Daily Bulletin Archive

July 15, 2019

No scheduled downtime: Cheyenne, Casper, Campaign Storage, GLADE and HPSS.

July 11, 2019

The Casper cluster’s Slurm workload manager will be unavailable today from 11 a.m. until approximately 1 p.m. MDT to allow CISL system administrators to perform maintenance.

During that period, new Slurm job submissions from Casper or Cheyenne will not be possible and the “execdav” command will not work. However, users will be able to log in directly to Casper to access the GLADE file system and HPSS. No interruptions are expected to existing Casper login sessions or batch jobs that are already running or queued for execution.

Users will be informed via the CISL Notifier service when the maintenance is complete and Casper is returned to service.

July 11, 2019

Use relative paths and environment variables instead of hardcoding directory names in your job scripts. Hardcoding in scripts and elsewhere can make debugging your code more difficult and also complicate situations in which others need to copy your directories to build and run your code as themselves.

See this CISL page for a simple example and more information.

July 8, 2019

No scheduled downtime: Cheyenne, Casper, Campaign Storage, GLADE and HPSS.

July 5, 2019

The Cheyenne system’s batch nodes were taken offline at 8 a.m. today to allow CISL system administrators to address some network fabric issues that have affected batch job performance this week. The work required a pause of the PBS job scheduler and Cheyenne queues.

Jobs that were still running as of 8 a.m. were killed. Others that were queued but not running before 10:30 p.m. on Thursday do not need to be resubmitted.

CISL will attempt to return the batch nodes to service by midday today. In the meantime, login nodes and the Casper cluster will remain operational. Watch for updates during the day through the Notifier service. Thank you for your patience.

July 3, 2019

The Cheyenne system was returned to production late Tuesday evening following completion of the operating system update and system verification. As noted in previous communications, users are advised to to rebuild their executables and thoroughly test all scripts. Many system libraries changed in the new version of the OS, which is SUSE Linux Enterprise Server (SLES) Service Pack 4. Executables built before the upgrade are likely to fail.

Other significant changes were made to the module environment during the upgrade, and users can now manage their Campaign Storage data holdings with POSIX commands. See these new Daily Bulletin items for details:

Please report any suspected issues with the new user environment as soon as possible to cislhelp@ucar.edu.

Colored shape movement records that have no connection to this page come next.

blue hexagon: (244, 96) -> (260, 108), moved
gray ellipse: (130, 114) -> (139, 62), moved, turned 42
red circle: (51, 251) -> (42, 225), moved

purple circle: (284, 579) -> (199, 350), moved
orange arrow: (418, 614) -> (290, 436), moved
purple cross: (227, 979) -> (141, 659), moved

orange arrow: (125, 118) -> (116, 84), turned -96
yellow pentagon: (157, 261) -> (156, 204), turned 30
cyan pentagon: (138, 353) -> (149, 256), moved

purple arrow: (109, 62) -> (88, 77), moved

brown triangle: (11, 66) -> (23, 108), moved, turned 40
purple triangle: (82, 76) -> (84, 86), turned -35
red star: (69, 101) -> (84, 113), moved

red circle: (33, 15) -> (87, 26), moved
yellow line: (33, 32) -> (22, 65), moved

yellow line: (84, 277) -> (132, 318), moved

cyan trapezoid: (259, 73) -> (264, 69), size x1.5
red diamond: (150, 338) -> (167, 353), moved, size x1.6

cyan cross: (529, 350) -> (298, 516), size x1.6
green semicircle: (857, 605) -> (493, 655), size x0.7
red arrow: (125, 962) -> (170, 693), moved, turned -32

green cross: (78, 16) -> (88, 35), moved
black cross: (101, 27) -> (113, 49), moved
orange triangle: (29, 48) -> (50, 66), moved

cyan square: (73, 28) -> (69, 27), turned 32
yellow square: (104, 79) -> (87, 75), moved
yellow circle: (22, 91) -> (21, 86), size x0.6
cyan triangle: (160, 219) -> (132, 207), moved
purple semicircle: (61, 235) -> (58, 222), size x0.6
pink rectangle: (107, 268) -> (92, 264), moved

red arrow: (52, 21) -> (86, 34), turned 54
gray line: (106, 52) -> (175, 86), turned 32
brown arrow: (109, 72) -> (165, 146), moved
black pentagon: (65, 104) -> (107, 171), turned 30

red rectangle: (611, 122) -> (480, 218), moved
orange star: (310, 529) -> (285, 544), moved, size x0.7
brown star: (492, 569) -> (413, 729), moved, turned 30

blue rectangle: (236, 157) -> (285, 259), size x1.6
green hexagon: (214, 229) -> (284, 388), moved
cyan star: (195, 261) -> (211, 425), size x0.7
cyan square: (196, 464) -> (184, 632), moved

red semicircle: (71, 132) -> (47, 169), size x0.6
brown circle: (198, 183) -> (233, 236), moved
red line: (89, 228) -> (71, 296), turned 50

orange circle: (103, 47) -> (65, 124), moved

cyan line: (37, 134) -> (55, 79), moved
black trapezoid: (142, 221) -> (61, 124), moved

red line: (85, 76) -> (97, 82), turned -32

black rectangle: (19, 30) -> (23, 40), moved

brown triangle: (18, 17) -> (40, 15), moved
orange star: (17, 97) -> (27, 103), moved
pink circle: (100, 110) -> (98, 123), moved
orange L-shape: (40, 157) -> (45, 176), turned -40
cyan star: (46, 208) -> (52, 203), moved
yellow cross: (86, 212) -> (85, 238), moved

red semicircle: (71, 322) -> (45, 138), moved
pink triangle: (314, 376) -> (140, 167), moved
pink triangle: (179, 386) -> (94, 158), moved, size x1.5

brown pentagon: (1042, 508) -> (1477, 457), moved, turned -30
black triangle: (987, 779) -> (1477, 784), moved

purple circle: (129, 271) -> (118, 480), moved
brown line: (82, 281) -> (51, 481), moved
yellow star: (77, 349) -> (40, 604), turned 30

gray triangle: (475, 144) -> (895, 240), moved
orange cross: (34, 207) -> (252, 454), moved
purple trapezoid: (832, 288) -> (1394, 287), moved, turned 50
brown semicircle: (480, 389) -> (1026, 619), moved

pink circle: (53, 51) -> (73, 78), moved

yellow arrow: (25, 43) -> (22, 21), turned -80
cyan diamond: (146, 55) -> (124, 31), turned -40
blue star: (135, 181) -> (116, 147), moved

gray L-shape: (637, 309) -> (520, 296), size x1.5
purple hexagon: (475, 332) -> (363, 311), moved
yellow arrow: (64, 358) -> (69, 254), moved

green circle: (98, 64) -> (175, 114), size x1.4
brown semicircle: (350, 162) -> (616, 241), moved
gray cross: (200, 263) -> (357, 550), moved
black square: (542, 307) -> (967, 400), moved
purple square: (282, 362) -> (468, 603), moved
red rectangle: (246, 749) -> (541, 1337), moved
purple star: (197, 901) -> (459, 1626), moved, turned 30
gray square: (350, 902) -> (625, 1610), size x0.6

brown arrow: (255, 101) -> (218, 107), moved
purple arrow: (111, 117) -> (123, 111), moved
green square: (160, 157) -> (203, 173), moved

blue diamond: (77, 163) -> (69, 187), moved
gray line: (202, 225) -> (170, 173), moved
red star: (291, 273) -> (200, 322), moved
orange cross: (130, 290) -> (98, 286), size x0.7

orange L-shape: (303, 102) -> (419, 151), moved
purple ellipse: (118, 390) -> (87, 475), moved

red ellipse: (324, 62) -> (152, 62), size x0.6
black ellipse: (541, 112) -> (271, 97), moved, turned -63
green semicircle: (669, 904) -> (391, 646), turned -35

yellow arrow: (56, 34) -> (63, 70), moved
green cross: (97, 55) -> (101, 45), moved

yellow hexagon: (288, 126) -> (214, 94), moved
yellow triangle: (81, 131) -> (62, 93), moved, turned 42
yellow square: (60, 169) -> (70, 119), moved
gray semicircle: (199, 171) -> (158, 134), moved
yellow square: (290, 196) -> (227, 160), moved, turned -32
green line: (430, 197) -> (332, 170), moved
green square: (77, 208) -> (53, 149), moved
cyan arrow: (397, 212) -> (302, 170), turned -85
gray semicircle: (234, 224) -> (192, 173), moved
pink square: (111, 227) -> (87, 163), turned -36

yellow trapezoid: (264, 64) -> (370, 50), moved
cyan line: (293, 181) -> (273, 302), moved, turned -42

Thank you all for your patience and cooperation throughout this extended outage.

July 3, 2019

The entire collection of environment modules has been reconstructed as part of Cheyenne’s operating system upgrade. Recent versions of commonly used software libraries are available for most compiler and MPI combinations. Additionally, recent releases of popular analysis software like Python, MATLAB, IDL, and R have been installed.

The default set of modules is now ncarenv, intel/18.0.5, ncarcompilers, mpt/2.19, and netcdf/4.6.3. Multiple versions of the Intel and GCC compiler are available, as is a PGI offering. Two MPI libraries are installed for each compiler.

Old modules that were built with system libraries from the previous OS have been archived and are no longer loadable. We apologize for any inconvenience this may cause, but it was necessary to prevent unexpected and/or broken behavior under the new OS version.

July 3, 2019

Users can now execute familiar POSIX commands to manage their data holdings in the Campaign Storage file system by logging in to CISL’s data-access nodes. Previously, Campaign Storage files could be accessed only using Globus. 

The Campaign Storage file system is mounted on the data-access nodes as /glade/campaign to enable users to manage file and directory permissions and to facilitate transfers of small files to and from GLADE spaces such as /glade/scratch and /glade/work. CISL still recommends using Globus for all other data transfers for its reliability, robustness, performance, and ability to validate the correctness of transfers.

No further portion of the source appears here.